/---
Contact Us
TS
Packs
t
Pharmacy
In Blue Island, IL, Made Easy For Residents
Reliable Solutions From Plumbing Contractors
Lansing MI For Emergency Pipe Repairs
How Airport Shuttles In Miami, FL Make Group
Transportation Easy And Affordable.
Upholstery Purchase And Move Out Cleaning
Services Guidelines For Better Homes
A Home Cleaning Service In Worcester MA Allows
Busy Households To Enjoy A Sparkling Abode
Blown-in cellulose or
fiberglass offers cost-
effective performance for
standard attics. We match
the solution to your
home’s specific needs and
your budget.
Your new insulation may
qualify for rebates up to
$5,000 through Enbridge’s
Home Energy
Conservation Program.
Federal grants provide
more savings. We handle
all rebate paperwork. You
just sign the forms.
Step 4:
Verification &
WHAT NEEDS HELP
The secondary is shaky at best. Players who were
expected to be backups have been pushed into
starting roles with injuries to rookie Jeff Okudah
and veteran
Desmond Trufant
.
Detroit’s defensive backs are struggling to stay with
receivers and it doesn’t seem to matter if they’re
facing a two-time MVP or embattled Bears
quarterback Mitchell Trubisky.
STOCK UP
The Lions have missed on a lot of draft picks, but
\---
/---
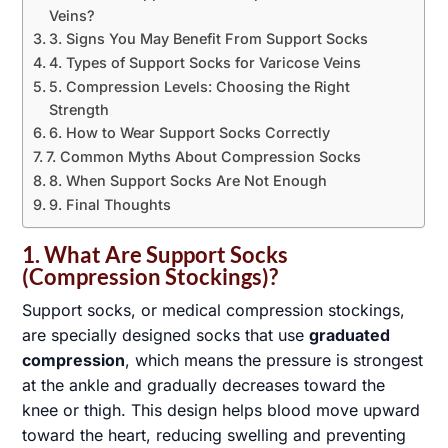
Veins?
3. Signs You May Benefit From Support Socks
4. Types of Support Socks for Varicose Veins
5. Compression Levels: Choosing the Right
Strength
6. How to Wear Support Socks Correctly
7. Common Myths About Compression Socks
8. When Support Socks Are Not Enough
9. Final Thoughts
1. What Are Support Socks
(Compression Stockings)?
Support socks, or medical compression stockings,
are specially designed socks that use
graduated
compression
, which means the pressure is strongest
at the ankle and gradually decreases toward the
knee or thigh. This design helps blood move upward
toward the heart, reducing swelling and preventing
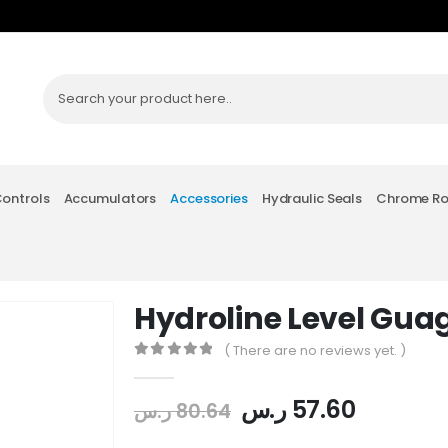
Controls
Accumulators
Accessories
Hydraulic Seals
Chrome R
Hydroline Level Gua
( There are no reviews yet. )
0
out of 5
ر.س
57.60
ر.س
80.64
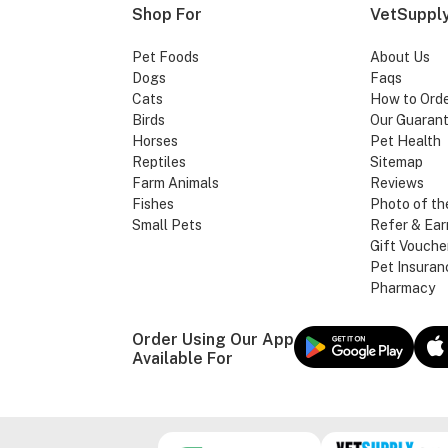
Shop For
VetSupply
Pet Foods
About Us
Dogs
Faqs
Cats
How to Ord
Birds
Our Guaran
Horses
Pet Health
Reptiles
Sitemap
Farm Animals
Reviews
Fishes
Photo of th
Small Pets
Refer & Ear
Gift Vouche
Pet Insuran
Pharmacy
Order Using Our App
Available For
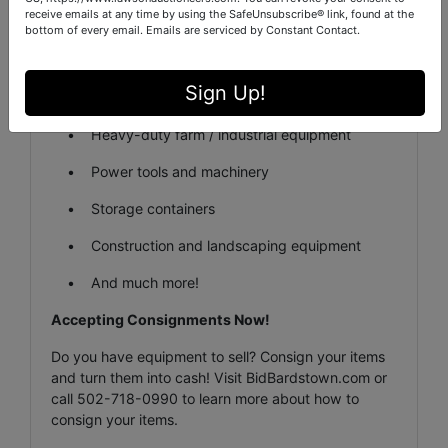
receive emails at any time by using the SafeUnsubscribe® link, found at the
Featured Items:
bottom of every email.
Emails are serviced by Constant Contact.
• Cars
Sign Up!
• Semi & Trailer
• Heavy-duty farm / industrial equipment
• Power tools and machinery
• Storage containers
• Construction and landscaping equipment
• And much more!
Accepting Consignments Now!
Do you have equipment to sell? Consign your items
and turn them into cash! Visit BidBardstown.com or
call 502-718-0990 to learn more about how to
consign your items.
\---
/---
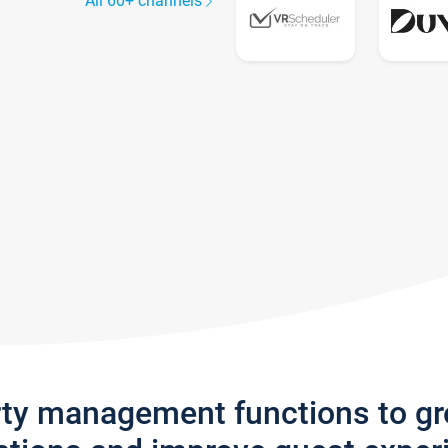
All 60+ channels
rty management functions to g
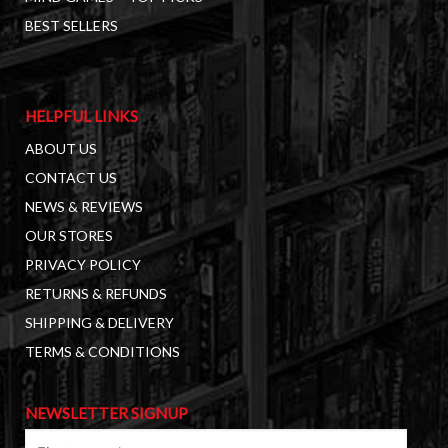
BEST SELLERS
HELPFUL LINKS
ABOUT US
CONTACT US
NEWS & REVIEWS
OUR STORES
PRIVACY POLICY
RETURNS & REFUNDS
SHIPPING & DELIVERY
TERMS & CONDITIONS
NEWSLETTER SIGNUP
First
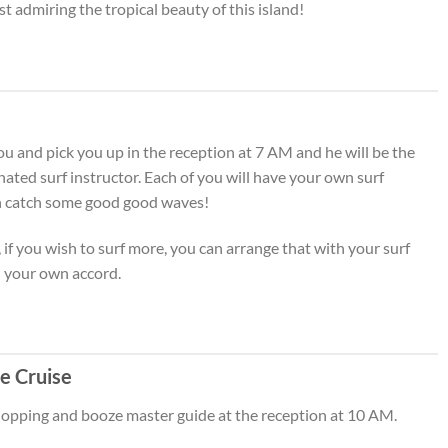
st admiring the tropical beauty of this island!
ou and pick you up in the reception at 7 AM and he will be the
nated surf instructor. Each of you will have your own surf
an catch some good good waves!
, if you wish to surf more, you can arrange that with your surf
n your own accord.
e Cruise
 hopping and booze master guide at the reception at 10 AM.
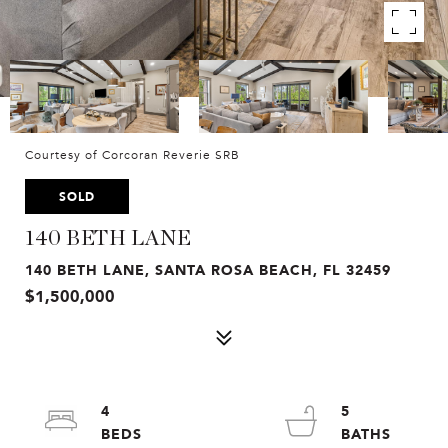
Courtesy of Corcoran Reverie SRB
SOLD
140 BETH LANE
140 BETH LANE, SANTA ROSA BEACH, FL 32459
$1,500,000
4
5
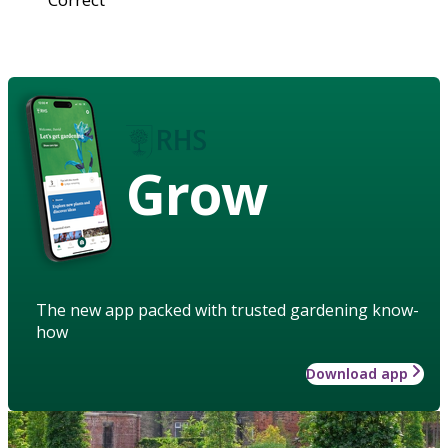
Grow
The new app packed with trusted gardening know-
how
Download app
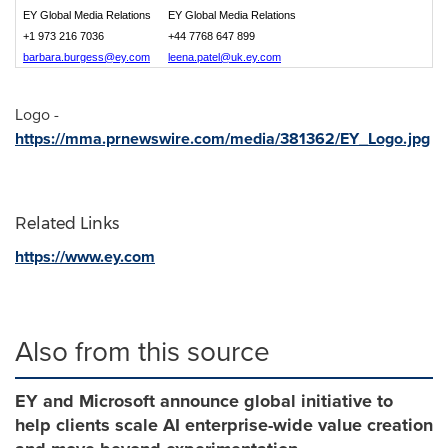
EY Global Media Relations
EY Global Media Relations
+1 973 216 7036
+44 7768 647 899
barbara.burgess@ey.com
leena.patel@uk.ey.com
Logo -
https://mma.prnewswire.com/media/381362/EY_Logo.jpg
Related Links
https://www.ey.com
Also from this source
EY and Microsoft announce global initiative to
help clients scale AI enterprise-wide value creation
\---
_WHAT YOU WILL DO_. The expected answer is an exact copy of the lines above, beginning at the line with "Your new insulation may" and ending at the line with "The secondary is", with both ends in.

_ANSWER SECTION_.
Your new insulation may
qualify for rebates up to
$5,000 through Enbridge’s
Home Energy
Conservation Program.
Federal grants provide
more savings. We handle
all rebate paperwork. You
just sign the forms.
Step 4:
Verification &
WHAT NEEDS HELP
The secondary is shaky at best. Players who were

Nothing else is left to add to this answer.